* [What to do]: Would you print every entry below exactly as written, omitting the images?

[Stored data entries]
___
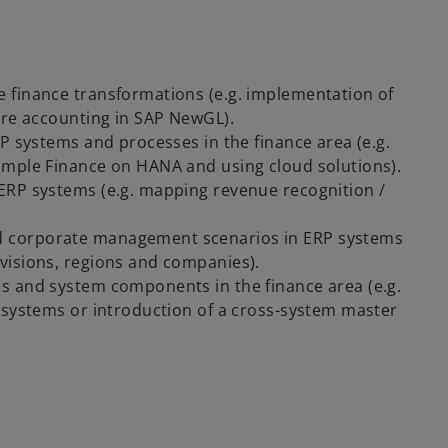
 finance transformations (e.g. implementation of
tre accounting in SAP NewGL).
P systems and processes in the finance area (e.g.
imple Finance on HANA and using cloud solutions).
ERP systems (e.g. mapping revenue recognition /
d corporate management scenarios in ERP systems
visions, regions and companies).
s and system components in the finance area (e.g.
 systems or introduction of a cross-system master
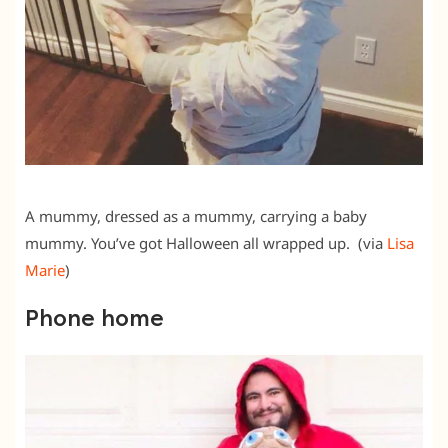
A mummy, dressed as a mummy, carrying a baby
mummy. You’ve got Halloween all wrapped up. (via
Lisa
Marie
)
Phone home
___
* [Final answer]:
 finance transformations (e.g. implementation of
tre accounting in SAP NewGL).
P systems and processes in the finance area (e.g.
imple Finance on HANA and using cloud solutions).
ERP systems (e.g. mapping revenue recognition /
d corporate management scenarios in ERP systems
visions, regions and companies).
s and system components in the finance area (e.g.
 systems or introduction of a cross-system master
A mummy, dressed as a mummy, carrying a baby
mummy. You’ve got Halloween all wrapped up. (via
Lisa
Marie
)
Phone home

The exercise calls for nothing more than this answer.